David Cameron will appeal today to the “silent majority” of Scots who want to remain within the United Kingdom to make their voices heard ahead of the independence referendum.
Leaders of the Better Together campaign claim that many opponents of separation are reluctant to speak out for fear of being branded unpatriotic.
But the Prime Minister will insist that Scots can be “proudly Scottish and want to stay in the UK”.
Last night the Yes Scotland campaign retorted that a “vocal majority” opposed the Tory policies being imposed on the country.
Mr Cameron’s intervention comes with 11 weeks to go to the vote on 18 September .
Some recent polls indicate that support for leaving the UK could have peaked, although others suggest the No camp is only narrowly ahead of supporters of independence.
Speaking at a Rally for the Union event, Mr Cameron will say: “We’ve heard the noise of the Nationalist few, but now it is time for the voices of the silent majority to be heard.”
Most Scots are worried about the dangers of separation and are happy to remain in the Union, he will insist.
“With 77 days to go, we need the voices of the many to ring out across the land, for each one to realise they are not alone because there are millions just like them,” he will say.
“This is how we rouse them to find their voice.

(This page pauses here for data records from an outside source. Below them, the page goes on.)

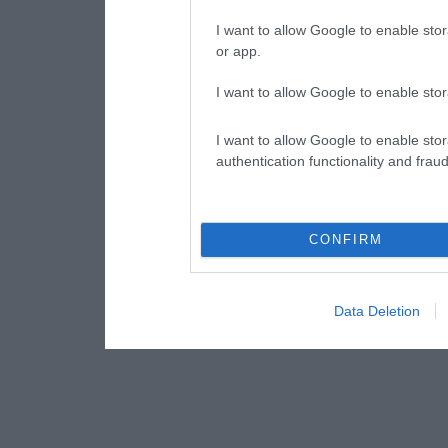
I want to allow Google to enable stor
or app.
I want to allow Google to enable stor
I want to allow Google to enable stor
authentication functionality and frau
CONFIRM
Data Deletion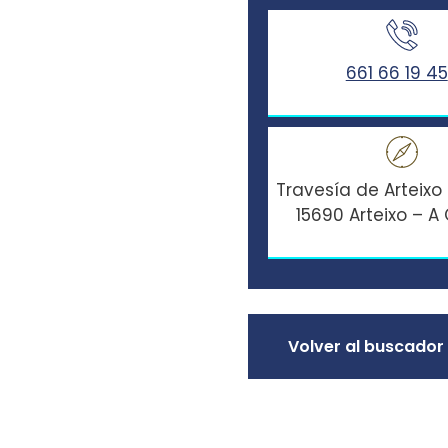
661 66 19 45
Travesía de Arteixo 
15690 Arteixo – A
Volver al buscador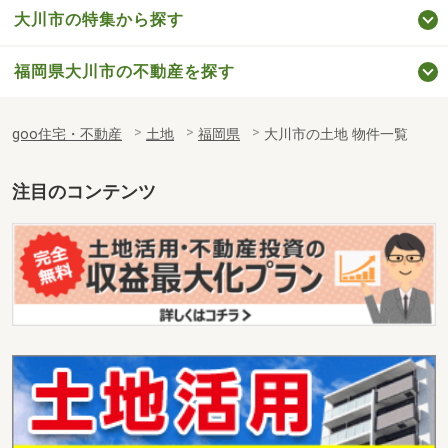
大川市の特集から探す
福岡県大川市の不動産を探す
goo住宅・不動産
土地
福岡県
大川市の土地 物件一覧
注目のコンテンツ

We tell them: We’ve achieved so much together, we’re safer together, we’re better off together, we’ve got the best of both worlds together.”

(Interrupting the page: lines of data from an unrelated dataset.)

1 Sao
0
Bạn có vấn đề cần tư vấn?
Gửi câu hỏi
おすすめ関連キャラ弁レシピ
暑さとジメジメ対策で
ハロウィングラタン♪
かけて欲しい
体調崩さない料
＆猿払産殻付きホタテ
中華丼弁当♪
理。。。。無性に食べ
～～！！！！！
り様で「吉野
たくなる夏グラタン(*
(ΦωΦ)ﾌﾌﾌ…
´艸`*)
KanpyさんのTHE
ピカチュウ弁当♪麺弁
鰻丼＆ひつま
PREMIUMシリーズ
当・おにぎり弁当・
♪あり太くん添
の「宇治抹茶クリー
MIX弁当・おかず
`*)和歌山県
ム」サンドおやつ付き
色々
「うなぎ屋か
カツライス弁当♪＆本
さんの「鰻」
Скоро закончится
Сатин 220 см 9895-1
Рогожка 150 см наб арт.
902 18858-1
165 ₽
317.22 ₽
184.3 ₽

The Prime Minister will argue: “Too many people in this country have been made to feel you can’t be a proud Scot and say No Thanks, that you've got to choose between the Saltire and the Union flag.

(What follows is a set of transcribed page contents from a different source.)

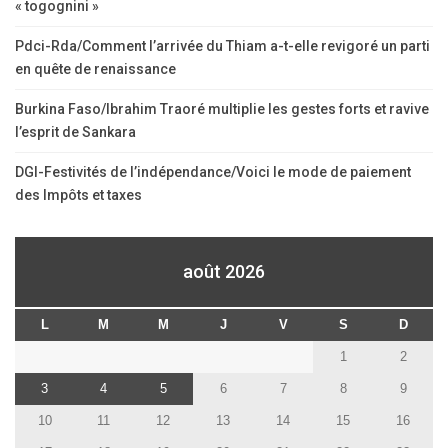
« togognini »
Pdci-Rda/Comment l’arrivée du Thiam a-t-elle revigoré un parti
en quête de renaissance
Burkina Faso/Ibrahim Traoré multiplie les gestes forts et ravive
l’esprit de Sankara
DGI-Festivités de l’indépendance/Voici le mode de paiement
des Impôts et taxes
août 2026
L
M
M
J
V
S
D
1
2
3
4
5
6
7
8
9
10
11
12
13
14
15
16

“That is wrong. Loving your country means wanting the best for it.”
Blair Jenkins, chief executive of Yes Scotland, said: “David Cameron is seriously out of touch if he thinks there is a silent majority in Scotland in favour of the Tories and their austerity agenda. The reality is there is a very vocal majority against David Cameron governing Scotland, with just a single Tory MP here.”
He said: “The majority David Cameron should be concerned about is the struggling majority, the very many people in Scotland who are faced with low salaries and rising costs of living, and who will vote Yes to a fairer and more prosperous Scotland.”